TASK DIRECTIONS: Which lines of the entries contain the string "Analysis"? Please find them and copy them.

═══ WORKING DATA ═══

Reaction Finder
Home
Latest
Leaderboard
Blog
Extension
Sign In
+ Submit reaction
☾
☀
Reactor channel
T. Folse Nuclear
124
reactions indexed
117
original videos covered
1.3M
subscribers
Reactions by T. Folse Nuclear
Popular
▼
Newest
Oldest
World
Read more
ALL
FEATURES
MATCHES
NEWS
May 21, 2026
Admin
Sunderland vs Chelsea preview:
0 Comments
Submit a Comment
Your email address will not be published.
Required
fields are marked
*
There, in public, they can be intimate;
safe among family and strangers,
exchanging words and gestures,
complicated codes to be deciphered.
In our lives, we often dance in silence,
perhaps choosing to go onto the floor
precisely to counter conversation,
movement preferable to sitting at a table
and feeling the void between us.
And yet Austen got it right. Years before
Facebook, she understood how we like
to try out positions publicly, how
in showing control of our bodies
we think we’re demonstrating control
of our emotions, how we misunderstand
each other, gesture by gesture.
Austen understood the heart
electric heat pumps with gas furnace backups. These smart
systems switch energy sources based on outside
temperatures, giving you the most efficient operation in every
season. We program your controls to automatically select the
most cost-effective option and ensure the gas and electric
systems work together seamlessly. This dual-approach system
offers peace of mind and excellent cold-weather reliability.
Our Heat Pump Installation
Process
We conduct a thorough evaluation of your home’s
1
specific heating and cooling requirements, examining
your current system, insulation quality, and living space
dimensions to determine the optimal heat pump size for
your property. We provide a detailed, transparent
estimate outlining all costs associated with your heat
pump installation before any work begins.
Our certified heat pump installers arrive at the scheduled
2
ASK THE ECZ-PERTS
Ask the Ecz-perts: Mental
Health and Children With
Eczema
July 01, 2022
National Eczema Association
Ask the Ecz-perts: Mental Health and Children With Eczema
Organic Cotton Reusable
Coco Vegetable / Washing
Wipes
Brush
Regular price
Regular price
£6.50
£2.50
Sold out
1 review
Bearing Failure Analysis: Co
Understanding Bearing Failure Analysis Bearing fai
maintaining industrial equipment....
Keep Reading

═══
═══ WORKING DATA ═══

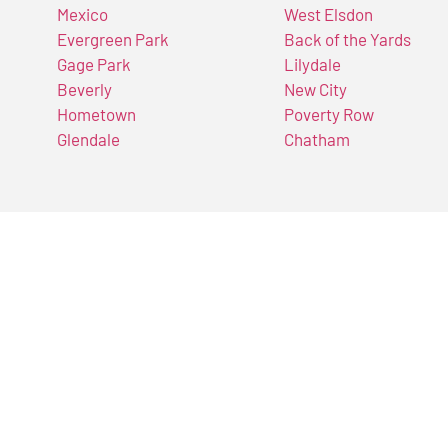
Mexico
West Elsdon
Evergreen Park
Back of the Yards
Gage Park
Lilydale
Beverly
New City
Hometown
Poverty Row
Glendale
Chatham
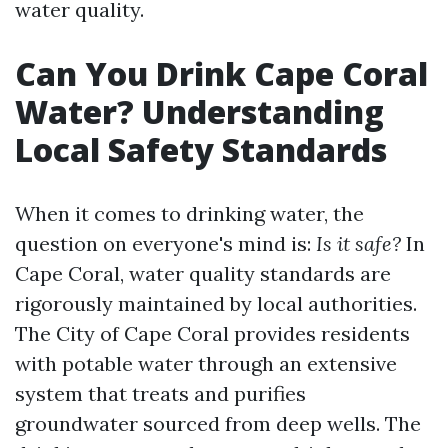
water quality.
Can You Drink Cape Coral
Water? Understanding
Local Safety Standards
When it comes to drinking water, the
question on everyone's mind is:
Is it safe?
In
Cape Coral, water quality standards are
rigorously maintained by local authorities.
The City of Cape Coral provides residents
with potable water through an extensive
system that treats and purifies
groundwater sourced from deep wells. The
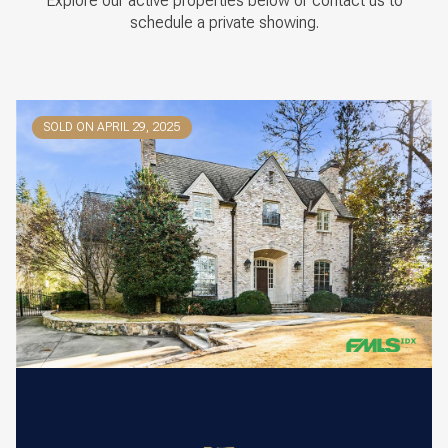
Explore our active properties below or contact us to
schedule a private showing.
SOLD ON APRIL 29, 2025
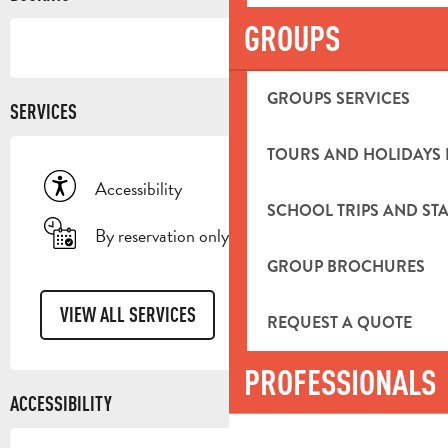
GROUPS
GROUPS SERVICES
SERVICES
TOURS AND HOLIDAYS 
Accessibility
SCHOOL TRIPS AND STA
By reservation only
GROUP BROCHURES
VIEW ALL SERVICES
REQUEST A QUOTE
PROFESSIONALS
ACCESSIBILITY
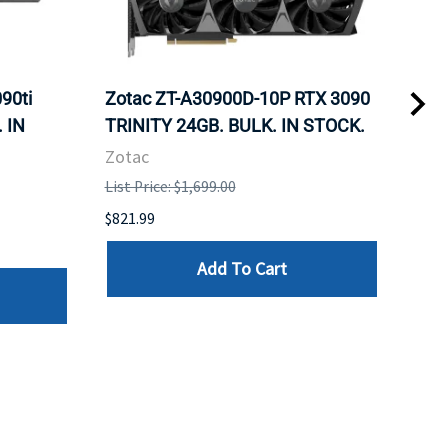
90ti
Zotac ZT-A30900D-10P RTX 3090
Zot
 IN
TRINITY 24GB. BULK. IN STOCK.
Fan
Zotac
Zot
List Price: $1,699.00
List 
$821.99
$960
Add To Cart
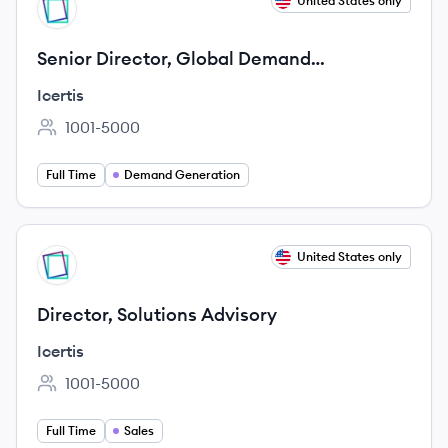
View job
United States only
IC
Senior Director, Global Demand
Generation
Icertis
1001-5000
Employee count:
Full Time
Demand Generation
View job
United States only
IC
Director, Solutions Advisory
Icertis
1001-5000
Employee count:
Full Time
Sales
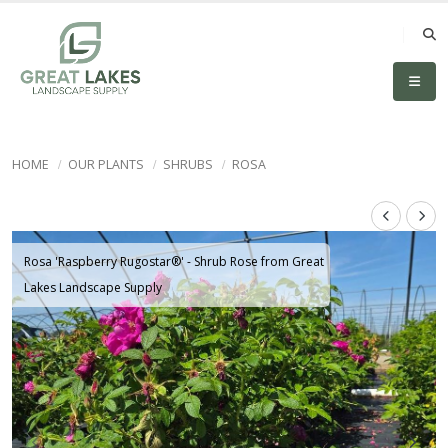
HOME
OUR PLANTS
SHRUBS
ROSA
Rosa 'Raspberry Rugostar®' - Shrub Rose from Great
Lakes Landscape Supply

═══
═══ WORKING DATA ═══

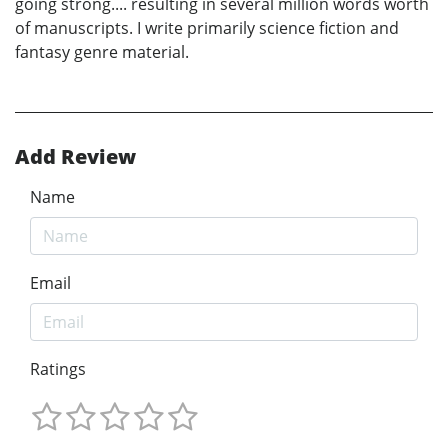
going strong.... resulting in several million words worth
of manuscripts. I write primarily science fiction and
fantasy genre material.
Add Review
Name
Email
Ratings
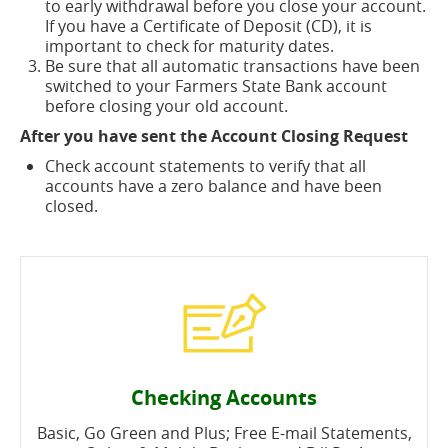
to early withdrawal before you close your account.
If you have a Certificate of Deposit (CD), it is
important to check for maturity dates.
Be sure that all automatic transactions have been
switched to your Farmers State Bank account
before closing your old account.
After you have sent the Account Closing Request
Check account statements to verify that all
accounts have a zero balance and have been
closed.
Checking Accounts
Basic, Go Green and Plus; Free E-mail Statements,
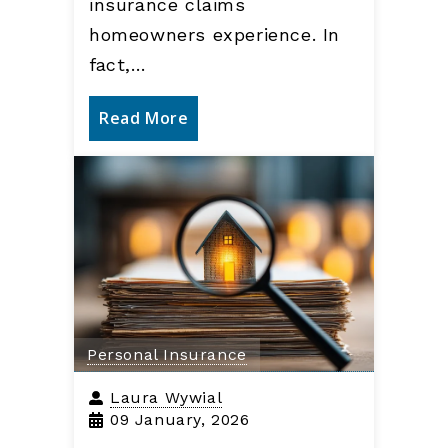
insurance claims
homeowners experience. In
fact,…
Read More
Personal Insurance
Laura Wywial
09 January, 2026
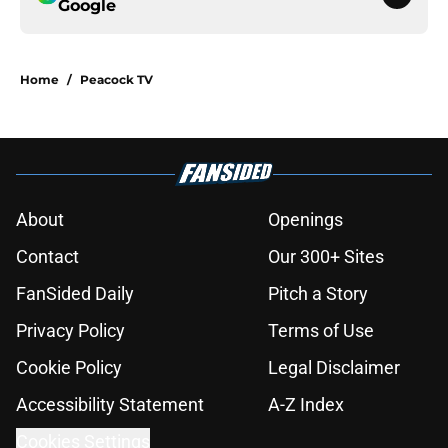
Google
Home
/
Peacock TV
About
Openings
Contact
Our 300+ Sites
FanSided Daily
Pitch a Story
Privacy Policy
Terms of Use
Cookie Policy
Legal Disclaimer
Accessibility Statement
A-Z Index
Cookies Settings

═══

OUTPUT OF THE EXERCISE:
Bearing Failure Analysis: Co
Understanding Bearing Failure Analysis Bearing fai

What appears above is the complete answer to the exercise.